Parteitag

Berliner AfD findet Raum für Parteitag – nach 100 Absagen

Die Partei hatte seit Monaten geeignete Räume gesucht und muss nun ihren Parteitag auf Anfang 2020 verschieben.

Georg Pazderski, Fraktionsvorsitzender der AfD, spricht bei der Plenarsitzung im Berliner Abgeordnetenhaus.

Georg Pazderski, Fraktionsvorsitzender der AfD, spricht bei der Plenarsitzung im Berliner Abgeordnetenhaus.

Foto: Foto: Bernd von Jutrczenka / dpa

Berlin.  Der Landesvorstand der Berliner AfD hat doch noch einen Raum für den Landesparteitag gefunden. Das teilte AfD-Sprecher Roland Gläser am Sonnabend mit. Allerdings sei es nicht mehr gelungen, den Parteitag wie eigentlich geplant am kommenden Wochenende stattfinden zu lassen. Die Veranstaltung müsse nun auf den 25. und 26. Januar 2020 verlegt werden.
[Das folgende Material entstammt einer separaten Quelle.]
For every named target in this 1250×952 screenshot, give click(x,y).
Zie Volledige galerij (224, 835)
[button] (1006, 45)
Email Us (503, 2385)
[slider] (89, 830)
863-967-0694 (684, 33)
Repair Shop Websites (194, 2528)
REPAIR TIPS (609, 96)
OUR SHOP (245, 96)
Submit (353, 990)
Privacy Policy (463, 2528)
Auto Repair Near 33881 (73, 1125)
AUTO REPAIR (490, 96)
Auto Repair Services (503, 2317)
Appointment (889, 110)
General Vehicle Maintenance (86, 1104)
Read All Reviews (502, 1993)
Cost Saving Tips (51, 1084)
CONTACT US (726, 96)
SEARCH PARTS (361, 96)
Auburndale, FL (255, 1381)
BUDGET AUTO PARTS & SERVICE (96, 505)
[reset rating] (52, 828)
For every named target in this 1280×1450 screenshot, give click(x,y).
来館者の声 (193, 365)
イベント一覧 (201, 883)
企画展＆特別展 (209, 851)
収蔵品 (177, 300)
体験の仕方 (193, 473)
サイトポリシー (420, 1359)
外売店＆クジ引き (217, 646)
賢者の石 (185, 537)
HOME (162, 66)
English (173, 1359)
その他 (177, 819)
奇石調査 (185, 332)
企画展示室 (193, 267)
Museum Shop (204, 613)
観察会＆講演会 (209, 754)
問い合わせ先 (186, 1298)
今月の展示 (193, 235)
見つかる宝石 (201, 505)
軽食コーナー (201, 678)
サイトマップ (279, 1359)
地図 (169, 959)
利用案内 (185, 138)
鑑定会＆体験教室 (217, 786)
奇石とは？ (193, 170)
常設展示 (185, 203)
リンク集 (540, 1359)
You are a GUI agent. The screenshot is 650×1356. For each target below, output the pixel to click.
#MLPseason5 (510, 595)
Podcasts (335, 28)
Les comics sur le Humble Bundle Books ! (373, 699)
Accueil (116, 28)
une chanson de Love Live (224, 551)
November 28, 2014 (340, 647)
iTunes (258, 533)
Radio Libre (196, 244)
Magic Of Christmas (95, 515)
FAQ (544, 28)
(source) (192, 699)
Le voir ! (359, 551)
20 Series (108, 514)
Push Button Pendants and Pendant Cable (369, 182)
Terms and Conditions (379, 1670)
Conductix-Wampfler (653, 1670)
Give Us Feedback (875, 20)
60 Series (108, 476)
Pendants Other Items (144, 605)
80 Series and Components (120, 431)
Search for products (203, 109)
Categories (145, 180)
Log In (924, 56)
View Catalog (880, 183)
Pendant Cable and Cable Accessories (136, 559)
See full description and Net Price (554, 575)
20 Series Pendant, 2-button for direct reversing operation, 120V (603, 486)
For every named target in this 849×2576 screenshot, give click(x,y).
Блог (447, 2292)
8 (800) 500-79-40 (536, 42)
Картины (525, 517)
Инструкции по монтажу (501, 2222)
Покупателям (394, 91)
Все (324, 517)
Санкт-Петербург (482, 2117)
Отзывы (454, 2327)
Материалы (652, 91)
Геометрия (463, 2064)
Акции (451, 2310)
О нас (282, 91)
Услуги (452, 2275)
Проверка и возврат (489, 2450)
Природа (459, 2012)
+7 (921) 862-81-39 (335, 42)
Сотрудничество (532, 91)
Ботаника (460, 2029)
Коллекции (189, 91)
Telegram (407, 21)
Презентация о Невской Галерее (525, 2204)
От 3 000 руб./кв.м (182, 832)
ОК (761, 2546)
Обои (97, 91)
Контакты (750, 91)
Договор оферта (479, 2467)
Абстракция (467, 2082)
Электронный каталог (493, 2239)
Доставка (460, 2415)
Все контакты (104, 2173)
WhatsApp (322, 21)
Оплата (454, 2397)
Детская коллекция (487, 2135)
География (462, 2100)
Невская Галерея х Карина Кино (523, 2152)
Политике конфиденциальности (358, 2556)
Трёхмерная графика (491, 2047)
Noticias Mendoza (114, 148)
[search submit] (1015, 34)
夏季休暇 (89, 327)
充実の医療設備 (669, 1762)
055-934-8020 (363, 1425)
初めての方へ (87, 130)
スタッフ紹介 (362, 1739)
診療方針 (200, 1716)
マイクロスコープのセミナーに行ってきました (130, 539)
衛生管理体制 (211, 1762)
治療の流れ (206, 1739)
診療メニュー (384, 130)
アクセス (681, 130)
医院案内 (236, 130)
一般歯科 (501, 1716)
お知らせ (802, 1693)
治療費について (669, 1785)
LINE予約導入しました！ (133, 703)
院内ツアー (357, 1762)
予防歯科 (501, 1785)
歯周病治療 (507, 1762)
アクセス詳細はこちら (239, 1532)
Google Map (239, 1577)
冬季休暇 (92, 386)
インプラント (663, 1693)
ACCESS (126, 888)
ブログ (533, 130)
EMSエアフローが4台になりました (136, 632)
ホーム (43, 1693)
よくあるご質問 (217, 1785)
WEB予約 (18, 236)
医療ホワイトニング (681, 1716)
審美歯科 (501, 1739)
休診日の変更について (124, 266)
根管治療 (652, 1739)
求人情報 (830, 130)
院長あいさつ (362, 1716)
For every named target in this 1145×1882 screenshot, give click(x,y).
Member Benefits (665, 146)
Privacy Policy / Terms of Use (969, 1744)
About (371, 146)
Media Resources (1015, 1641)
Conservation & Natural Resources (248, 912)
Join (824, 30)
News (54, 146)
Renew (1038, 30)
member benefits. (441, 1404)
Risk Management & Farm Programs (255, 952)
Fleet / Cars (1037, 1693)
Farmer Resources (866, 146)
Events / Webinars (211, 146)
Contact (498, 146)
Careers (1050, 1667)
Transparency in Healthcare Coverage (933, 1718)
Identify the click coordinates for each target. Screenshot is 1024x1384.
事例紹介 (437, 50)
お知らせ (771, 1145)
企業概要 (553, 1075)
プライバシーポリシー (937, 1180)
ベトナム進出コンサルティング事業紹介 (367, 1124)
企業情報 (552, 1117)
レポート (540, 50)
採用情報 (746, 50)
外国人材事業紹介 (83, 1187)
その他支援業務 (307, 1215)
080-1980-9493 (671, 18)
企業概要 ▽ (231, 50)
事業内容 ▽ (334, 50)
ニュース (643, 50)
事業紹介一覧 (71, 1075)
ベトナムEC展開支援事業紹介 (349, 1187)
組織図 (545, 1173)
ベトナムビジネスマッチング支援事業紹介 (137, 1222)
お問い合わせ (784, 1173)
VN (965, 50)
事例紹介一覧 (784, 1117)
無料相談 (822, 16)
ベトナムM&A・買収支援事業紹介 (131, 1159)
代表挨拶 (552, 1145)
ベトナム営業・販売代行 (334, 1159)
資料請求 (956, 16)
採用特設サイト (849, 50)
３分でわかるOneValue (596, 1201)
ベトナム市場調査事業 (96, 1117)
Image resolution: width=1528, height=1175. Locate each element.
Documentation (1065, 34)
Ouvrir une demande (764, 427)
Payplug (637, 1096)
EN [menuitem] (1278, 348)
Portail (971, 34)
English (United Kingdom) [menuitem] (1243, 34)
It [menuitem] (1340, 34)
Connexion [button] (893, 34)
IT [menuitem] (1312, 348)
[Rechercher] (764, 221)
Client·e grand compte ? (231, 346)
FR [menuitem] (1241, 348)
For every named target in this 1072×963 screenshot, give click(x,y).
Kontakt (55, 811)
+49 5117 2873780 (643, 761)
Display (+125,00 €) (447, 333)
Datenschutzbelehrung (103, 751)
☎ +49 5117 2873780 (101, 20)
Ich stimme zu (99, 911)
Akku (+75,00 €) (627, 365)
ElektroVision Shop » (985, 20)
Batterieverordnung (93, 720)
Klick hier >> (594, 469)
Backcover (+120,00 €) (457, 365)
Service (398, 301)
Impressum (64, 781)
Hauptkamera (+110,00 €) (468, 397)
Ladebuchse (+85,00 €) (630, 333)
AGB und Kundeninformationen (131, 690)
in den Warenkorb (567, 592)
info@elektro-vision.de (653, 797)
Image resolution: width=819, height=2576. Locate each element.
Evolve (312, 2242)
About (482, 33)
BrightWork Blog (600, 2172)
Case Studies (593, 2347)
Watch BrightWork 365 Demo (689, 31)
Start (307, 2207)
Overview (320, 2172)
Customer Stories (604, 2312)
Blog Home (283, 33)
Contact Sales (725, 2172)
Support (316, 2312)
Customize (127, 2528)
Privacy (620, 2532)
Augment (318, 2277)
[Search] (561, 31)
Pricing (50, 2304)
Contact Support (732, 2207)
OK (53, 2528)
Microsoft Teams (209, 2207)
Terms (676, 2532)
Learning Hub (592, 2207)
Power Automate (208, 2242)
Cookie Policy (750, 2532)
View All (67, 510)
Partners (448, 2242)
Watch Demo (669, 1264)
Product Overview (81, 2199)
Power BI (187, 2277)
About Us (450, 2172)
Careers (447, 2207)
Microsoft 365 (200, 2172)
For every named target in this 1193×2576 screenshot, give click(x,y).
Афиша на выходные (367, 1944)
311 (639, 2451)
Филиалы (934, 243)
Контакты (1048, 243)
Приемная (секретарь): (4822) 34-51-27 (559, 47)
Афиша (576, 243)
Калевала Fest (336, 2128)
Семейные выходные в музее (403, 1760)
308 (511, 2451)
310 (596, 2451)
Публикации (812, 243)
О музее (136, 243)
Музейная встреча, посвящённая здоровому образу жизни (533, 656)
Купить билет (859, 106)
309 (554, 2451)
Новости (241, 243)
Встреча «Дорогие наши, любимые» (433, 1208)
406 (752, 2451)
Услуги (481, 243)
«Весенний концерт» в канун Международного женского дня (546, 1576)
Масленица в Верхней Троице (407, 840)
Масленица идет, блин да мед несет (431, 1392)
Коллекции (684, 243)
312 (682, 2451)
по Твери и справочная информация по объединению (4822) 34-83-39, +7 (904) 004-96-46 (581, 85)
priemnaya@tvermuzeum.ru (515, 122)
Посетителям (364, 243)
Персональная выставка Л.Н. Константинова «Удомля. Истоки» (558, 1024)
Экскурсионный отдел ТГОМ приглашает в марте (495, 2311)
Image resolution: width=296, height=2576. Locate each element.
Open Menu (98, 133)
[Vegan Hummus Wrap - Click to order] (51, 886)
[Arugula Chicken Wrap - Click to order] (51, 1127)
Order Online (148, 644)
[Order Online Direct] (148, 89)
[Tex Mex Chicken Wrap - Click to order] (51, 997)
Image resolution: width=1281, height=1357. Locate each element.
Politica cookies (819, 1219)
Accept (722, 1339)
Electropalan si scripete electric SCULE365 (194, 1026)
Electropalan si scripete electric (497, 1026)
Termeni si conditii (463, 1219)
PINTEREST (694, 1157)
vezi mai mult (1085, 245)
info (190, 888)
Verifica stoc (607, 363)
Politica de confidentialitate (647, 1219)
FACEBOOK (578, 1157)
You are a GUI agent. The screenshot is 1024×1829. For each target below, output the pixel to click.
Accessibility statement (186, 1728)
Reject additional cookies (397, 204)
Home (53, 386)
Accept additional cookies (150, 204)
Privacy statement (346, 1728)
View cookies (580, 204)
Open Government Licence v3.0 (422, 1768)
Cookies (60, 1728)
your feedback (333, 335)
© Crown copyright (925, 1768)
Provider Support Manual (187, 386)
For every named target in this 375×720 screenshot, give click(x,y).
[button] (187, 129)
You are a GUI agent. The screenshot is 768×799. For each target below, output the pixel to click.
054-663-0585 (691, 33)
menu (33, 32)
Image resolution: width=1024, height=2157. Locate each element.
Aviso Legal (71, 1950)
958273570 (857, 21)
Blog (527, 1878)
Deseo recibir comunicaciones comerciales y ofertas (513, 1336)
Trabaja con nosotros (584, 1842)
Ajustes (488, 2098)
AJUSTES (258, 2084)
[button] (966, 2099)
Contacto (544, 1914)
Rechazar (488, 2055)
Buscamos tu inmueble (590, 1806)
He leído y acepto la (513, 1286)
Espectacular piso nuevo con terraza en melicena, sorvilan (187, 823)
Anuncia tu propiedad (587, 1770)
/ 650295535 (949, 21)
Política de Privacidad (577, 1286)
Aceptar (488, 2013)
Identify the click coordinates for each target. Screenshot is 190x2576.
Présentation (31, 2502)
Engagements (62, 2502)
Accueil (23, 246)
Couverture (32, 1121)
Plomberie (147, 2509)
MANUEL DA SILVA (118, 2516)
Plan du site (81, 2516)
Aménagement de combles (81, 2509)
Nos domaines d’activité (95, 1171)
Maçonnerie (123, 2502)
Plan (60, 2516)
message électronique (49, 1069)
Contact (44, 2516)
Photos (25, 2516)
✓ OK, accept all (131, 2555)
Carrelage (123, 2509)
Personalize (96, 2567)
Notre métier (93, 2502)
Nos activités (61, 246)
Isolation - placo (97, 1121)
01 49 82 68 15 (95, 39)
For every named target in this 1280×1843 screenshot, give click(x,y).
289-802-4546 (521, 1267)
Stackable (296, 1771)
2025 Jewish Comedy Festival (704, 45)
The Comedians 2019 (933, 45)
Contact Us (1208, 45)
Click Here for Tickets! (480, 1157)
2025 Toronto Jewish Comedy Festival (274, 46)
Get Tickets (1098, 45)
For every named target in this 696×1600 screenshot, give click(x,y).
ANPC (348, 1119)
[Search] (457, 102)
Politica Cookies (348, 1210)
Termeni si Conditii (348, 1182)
Damit musste der Landesparteitag nun bereits zum zweiten Mal verschoben werden. Die Berliner AfD hatte zuvor bereits einen für den 1. September geplanten Parteitag absagen müssen, weil das Bezirksamt Tempelhof-Schöneberg den Mietvertrag gekündigt hatte.

Laut AfD gab es Absagen sowohl von privaten als auch von öffentlichen Institutionen. Gescheitert waren schließlich auch Bemühungen, den Parteitag in ein Hotel nach Brandenburg zu verlegen. Gläser machte die „in Folge der Hetze der Altparteien eingetretene massive Bedrohungslage durch Linksextremisten“, für das Scheitern des Parteitages am 9. und 10. November verantwortlich. Die Nachfrage der Berliner Morgenpost, wo der Parteitag nun im Januar stattfinden soll, ließ Gläser am Sonnabend jedoch unbeantwortet.

„Das Ergebnis massiver Suchanstrengungen“

Auf Raumanfragen der Partei habe es insgesamt rund 100 Absagen gegeben, teilte Parteisprecher Gläser weiter mit. Zuletzt von Mitgliedern und Freunden vorgeschlagene Räume seien aber entweder kurzfristig nicht verfügbar oder hätten sich nach sorgfältiger Prüfung als ungeeignet erwiesen. „Die jetzt gefundene Lösung ist das Ergebnis massiver Suchanstrengungen und ermöglicht der Berliner AfD einen reibungslosen Parteitag in nur wenigen Wochen“, so Gläser.

Bis dahin werde der amtierende Vorstand satzungsgemäß kommissarisch im Amt bleiben. Auf dem Parteitag soll der Vorstand um Parteichef Georg Pazderski neu gewählt werden.